The house is in a neighbourhood called Harmony Hill (cute, right?) and we really love the feel there, and the location. It’s super central to all the amenities one could need, and not so far east that we have to battle an hour of traffic every weekday (we’re good & sick of that routine…) That traffic is so bad, it’s actually the reason why we invested in scooters; cuz you can just zip right down the middle of the 2 lanes (cautiously of course cuz scooters are pretty dangerous…)
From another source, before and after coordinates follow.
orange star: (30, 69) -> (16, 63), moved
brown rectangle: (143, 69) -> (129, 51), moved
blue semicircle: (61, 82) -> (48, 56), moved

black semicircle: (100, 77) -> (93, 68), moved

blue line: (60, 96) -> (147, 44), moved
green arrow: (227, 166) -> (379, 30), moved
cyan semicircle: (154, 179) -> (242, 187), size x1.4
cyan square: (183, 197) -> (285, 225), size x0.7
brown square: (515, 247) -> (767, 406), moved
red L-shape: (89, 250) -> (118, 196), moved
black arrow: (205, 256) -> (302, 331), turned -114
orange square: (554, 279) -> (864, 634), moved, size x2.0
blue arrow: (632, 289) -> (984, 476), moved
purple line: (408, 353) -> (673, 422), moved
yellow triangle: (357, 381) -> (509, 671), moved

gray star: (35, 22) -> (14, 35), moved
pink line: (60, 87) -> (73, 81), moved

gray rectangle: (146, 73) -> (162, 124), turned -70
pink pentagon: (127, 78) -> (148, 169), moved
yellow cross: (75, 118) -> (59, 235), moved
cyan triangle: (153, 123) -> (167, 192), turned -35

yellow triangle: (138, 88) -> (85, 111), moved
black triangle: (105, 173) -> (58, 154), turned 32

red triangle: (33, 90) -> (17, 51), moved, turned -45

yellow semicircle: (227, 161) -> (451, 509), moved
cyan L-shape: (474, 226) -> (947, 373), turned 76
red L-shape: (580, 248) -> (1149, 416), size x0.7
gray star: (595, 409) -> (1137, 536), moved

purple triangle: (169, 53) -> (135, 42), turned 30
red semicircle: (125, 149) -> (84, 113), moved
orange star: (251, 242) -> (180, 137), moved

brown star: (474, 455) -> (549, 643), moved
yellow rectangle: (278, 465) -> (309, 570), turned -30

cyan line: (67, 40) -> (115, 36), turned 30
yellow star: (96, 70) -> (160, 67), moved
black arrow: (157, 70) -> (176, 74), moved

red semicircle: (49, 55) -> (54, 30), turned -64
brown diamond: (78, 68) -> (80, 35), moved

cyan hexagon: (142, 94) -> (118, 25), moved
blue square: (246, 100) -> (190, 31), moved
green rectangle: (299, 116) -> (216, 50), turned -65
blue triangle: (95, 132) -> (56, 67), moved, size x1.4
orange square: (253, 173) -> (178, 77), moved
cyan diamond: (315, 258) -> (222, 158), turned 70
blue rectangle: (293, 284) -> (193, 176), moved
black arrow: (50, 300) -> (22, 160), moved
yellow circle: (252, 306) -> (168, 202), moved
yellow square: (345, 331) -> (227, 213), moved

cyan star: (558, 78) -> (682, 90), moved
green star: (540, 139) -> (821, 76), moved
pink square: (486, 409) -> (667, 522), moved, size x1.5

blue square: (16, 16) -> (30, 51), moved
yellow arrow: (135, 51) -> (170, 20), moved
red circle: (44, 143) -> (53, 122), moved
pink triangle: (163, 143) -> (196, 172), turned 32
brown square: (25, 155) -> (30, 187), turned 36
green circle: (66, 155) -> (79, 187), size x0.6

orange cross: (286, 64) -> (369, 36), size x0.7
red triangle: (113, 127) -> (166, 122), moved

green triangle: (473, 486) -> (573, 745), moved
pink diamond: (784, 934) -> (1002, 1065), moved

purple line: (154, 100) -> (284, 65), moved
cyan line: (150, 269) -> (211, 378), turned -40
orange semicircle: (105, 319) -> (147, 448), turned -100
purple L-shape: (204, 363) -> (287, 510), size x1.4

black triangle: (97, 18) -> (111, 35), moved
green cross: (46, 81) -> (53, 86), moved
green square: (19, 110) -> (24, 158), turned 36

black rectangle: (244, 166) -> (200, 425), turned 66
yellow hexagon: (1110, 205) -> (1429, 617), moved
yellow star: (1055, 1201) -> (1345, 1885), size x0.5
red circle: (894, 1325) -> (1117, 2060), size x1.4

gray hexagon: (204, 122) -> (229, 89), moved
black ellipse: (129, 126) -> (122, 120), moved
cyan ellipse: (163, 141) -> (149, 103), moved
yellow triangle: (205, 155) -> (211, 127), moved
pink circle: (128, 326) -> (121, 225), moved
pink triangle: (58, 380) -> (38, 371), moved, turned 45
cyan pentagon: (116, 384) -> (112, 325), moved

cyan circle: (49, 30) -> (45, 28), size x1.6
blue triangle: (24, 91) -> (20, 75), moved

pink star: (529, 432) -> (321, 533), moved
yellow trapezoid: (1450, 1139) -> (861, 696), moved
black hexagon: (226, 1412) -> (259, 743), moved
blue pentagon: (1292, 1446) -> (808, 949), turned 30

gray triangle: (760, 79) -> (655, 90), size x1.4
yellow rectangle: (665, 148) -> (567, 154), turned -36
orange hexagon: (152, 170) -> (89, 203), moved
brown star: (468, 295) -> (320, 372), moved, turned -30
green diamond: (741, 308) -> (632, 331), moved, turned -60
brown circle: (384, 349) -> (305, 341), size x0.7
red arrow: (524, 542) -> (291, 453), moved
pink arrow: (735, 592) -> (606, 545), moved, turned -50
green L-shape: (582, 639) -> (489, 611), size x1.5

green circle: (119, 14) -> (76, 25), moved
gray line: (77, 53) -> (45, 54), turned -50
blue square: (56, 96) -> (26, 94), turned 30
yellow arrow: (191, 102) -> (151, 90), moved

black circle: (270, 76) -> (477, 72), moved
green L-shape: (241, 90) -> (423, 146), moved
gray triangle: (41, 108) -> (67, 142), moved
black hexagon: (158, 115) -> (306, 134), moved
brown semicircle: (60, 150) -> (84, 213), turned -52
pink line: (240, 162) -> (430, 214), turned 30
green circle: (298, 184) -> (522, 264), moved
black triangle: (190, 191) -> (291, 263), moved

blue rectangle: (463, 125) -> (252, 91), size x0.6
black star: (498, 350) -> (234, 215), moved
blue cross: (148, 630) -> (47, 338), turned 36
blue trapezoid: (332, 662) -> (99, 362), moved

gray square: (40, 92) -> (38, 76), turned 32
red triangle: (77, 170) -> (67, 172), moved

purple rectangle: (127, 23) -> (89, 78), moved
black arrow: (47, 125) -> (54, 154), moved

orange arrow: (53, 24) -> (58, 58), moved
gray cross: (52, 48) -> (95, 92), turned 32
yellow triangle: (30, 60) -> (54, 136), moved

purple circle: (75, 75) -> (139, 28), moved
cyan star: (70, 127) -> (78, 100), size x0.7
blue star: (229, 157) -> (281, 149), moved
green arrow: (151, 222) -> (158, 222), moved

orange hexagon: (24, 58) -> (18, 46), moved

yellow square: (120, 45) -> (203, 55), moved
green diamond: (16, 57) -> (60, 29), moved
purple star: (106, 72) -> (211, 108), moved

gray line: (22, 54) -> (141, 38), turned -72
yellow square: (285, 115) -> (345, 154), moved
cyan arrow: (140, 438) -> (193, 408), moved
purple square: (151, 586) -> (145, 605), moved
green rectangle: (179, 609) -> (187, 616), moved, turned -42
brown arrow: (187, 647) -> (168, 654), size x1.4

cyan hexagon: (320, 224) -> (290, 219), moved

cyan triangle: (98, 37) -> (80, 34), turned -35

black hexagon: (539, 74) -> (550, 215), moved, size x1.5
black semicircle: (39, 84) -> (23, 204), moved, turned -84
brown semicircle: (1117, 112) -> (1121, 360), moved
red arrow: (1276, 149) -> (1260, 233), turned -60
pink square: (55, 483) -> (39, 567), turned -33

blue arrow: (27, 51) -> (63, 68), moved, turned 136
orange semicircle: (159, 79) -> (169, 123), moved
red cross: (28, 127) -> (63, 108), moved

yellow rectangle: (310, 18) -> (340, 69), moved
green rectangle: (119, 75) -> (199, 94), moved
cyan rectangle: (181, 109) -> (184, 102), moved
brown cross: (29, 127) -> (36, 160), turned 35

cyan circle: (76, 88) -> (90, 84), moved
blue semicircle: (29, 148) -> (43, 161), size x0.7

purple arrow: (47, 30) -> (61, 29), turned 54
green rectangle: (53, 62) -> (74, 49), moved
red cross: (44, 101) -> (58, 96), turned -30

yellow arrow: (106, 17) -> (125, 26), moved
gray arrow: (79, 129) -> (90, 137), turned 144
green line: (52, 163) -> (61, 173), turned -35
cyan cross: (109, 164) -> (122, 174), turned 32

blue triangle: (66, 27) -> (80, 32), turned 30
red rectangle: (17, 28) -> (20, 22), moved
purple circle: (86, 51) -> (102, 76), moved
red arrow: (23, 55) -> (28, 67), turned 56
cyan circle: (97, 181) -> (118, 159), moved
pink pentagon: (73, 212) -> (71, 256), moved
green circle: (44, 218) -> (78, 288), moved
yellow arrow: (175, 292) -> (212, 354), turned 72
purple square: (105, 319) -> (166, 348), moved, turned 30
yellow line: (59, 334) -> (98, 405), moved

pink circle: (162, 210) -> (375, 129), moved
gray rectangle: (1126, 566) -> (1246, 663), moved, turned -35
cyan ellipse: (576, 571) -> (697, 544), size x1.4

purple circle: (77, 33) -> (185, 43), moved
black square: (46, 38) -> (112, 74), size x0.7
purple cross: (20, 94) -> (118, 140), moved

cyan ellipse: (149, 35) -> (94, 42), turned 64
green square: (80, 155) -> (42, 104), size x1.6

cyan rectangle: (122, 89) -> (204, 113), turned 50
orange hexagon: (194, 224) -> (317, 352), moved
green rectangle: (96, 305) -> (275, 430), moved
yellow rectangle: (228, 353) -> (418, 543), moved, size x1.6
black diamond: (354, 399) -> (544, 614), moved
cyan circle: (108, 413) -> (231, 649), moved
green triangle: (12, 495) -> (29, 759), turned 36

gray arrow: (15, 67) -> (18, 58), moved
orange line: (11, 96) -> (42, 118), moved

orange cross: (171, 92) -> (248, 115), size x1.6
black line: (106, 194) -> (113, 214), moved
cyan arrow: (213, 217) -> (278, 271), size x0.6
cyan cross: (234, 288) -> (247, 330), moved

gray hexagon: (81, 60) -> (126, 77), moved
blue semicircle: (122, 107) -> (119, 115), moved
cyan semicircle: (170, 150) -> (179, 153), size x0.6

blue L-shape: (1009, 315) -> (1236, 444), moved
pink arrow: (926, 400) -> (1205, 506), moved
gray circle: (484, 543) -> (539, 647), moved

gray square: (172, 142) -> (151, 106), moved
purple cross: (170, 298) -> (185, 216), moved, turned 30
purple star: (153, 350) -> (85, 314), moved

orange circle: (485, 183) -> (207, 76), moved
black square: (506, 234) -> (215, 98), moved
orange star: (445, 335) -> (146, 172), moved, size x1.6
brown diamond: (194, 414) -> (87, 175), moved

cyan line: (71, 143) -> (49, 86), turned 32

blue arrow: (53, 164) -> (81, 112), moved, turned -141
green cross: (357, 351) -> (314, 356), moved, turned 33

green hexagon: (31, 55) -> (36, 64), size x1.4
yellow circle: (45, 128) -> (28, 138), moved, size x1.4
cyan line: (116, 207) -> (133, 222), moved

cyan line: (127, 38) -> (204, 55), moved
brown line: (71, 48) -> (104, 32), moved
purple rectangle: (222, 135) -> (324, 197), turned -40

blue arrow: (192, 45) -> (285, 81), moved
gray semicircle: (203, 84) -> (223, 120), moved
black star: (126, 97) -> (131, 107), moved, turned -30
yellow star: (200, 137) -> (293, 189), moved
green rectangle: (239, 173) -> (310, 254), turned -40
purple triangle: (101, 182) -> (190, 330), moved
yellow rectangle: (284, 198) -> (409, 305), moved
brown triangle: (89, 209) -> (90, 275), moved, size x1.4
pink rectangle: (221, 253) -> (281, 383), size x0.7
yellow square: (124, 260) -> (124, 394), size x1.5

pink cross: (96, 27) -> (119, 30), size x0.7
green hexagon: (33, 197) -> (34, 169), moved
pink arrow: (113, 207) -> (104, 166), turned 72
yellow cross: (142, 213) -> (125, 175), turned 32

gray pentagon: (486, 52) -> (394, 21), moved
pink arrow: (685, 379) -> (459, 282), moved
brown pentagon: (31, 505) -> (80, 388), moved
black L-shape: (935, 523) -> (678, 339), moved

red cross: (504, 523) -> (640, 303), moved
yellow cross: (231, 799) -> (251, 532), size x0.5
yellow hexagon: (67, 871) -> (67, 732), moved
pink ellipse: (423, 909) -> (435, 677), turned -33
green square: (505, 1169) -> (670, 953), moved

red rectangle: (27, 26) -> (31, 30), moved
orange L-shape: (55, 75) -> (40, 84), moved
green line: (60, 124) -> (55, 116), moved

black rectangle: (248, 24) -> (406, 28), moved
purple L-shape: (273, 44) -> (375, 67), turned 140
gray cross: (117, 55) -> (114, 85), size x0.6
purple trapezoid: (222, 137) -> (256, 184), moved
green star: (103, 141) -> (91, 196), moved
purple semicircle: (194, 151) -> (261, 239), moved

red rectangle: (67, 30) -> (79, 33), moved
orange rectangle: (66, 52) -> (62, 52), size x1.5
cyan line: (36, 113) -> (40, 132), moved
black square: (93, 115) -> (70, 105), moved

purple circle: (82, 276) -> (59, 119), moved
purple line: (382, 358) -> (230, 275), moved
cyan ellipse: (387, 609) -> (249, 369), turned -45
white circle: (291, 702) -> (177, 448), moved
my red rider :) and benji's in the background

Speaking of dangerous, yesterday, Benji actually had a little accident on his scooter. He was going down the first hill leaving my neighbourhood, and there were these pigeons in the road, and you know how pigeons always wait til the last second to flit out of the way? Yea, well this one didn’t move, so Benji overreacted and slammed on brakes (instead of hitting the damn thing), and lost control of the bike, was thrown from it down onto his shoulder, did a lil army roll and caught himself. Thank goodness he was wearing his $500 helmet, or who knows how much worse it could have been! But he was really shaken up nonetheless, cut up his palms pretty bad, and says he heard his shoulder “pop” when he hit the ground :(

grim reaper?

So he went to the doctor and had an x-ray and turns out he has a sprained acromioclavicularAC joint, and just needs some anti-inflammatory drugs and some rest. My strong man will be back to lifting heavy things in no time ;)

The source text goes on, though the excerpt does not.